Following our blog on team based performance management we held a roundtable breakfast meeting with some of our clients to learn more about the reality of moving to a team based performance management model.
We heard from those around the table that we’re are in a transition period — companies recognise that we achieve more when we work together, so encouraging and rewarding collaboration makes sense. Yet because performance management systems are so tightly linked with reward, guidance is needed on how to make that shift while reassuring our teams that their hard work won’t go unrewarded.
“You have to focus on the team to get the collective behaviours that drive outstanding performance, but it’s not happening.”
The consensus was that team based performance management is the right thing to do, it reflects the way we work today and encourages faster progress. Organisations want to change, they just but don’t know how.
The good news is it that everyone around the table has started on the journey. Annual performance reviews and forced rankings are gone in favour of more regular, meaningful performance measures. But the next step feels like a leap into the unknown.
The biggest fear is reward
The reality of work is that, occasionally, there will be a team member who’s not pulling their weight. Although this is rare, it introduces risk in team based performance management.
Companies that have been rewarding individuals for good performance for years, so there’s a fear of the unknown. A perception that team incentives mean some team members will find ‘hiding places’ and free ride on the success of their high performing colleagues. What’s most concerning here is that the hardest workers are the ones who are going to feel a negative impact.
So how do you avoid ‘free loading’ or the perception of free loading? For most teams this is going to be more complex than calling out bad behaviour.
Step 1 — Identify the behaviour
Before a team member or manager can call out poor performance there needs to be clear guidance on what constitutes high and low performance. Without a definition of what the team should be working on, it’s possible that someone who’s under performing thinks they’re on the right track.
Identifying desired behaviours can be done by identifying team goals and norms.
Having clear goals sets a standard for they type of work the team should be doing. Agreeing upon goals and timescales makes it easier for team members to prioritise their work and say no to tasks that don’t contribute to reaching the team’s goals. At Google there’s full transparency on team and individual goals, which likely makes it easier for anyone to start a performance conversation.
Norms are what make it ok to point out behaviour that isn’t contributing to your team’s goals. Again, these should be agreed upon as a team, and it can take some time to build the trust and openness needed, but a set of norms is the first step in making it safe for teammates to identify and constructively challenge their colleagues.
Step 2 — Difficult conversations
How to have a difficult conversation. One of the most in demand training courses and a difficult skill at any level of the business.

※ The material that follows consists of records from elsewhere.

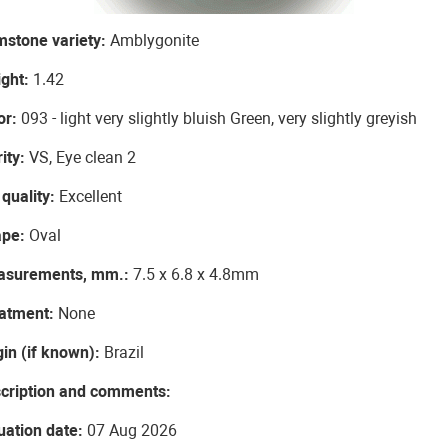
stone variety:
Amblygonite
ght:
1.42
or:
093 - light very slightly bluish Green, very slightly greyish
rity:
VS, Eye clean 2
 quality:
Excellent
ape:
Oval
asurements, mm.:
7.5 x 6.8 x 4.8mm
atment:
None
gin (if known):
Brazil
cription and comments:
uation date:
07 Aug 2026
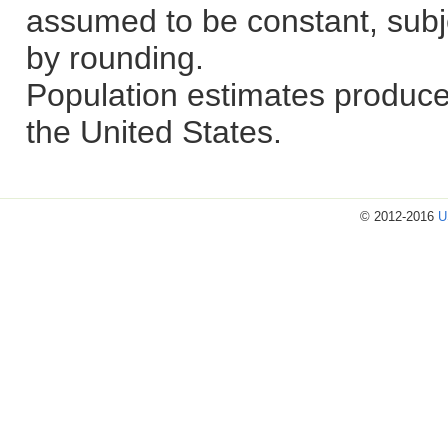
assumed to be constant, subje
by rounding.
Population estimates produce
the United States.
© 2012-2016
U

Whose responsibility is it?
A common theme throughout the roundtable was how to identify whose responsibility it is to have the difficult conversations. Having tough conversations doesn’t become easier when your job title changes — it’s important to remember managers aren’t superheroes. They often share the same feelings as the team members — that there’s a problem, something isn’t right but they can’t put their finger on it. Yet it’s their responsibility to do something about it.
Empowering the team to call out those behaviours, reduces the burden on the manger and because team members are closer to the problem it’s easier to identify the origins of the problem. Again this requires a carefully constructed culture, high diversity in the team, strong trust and norms, but ultimately it creates the openness needed for the team to take collective responsibility for their progress and the type of support that will accelerate progress.
Step 3 — Empower team members to trigger change
Giving the team the freedom to self coach and improve their own performance is an important step in ensuring everyone in the team has some ownership and responsibility for the outcomes. However, empowerment without strategy and guidance doesn’t work. Autonomous teams need guidance on how their work contributes to the bigger picture and when they should look to company values to help guide their behaviour. For example in a team that celebrates failure there should be the opportunity to be more open around what’s gone wrong and the chance for the team to learn from mistakes and coach each other.
A coaching culture can foster the types of behaviours that encourage collaboration and an environment that supports team based performance management, but usually it’s seen as a nice to have or something you should do if you get time. If we can reward coaching rather than adding it to a to do list we will encourage the right types of collaborative behaviours.
Step 4 — Take further action if it’s needed
There will be occasions where you might find team members who aren’t motivated by team based rewards and don’t want to contribute to the collective goal. In which case, having explored all of the scenarios above it’s probably time to take further action.
Team based performance management doesn’t need to be a huge leap.
Some of the most traditional compensation driven industries are becoming more agile, fast moving and team centred. Agile transformation is starting in pockets within the business often the ‘trendy’ tech teams, and for most, feels necessary to drive innovation. Let performance management transformation follow in these departments. Transformation doesn’t need to be risking or daunting it can start small and safe.